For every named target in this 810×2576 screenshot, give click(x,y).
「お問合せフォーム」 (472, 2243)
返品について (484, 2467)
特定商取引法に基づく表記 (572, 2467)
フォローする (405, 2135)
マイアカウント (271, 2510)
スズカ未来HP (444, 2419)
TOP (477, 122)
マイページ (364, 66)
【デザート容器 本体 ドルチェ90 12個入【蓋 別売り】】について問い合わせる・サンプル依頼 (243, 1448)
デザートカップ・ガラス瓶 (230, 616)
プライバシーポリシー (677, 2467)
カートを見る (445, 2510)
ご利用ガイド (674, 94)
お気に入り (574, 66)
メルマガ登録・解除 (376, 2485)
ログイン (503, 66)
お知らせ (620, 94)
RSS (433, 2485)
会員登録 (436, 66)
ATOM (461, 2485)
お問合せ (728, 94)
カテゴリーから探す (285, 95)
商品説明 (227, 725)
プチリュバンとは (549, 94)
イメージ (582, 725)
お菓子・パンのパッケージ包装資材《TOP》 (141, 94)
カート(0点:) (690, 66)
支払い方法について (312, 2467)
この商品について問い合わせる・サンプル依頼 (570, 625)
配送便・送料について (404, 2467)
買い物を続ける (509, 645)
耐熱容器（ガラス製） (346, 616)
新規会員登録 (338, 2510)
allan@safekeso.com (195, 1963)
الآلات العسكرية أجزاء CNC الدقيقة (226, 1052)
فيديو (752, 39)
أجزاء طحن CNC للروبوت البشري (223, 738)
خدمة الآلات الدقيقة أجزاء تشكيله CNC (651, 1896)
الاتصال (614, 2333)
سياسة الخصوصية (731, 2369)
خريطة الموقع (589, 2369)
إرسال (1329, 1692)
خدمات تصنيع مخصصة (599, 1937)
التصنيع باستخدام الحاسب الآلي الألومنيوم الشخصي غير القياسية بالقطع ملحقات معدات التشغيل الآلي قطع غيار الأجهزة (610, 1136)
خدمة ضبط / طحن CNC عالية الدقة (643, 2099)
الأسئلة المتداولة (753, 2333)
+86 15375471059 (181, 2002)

-------------------------

Go through the entries and copy each line holding the string "الآلات".

الآلات العسكرية أجزاء CNC الدقيقة (226, 1052)
خدمة الآلات الدقيقة أجزاء تشكيله CNC (651, 1896)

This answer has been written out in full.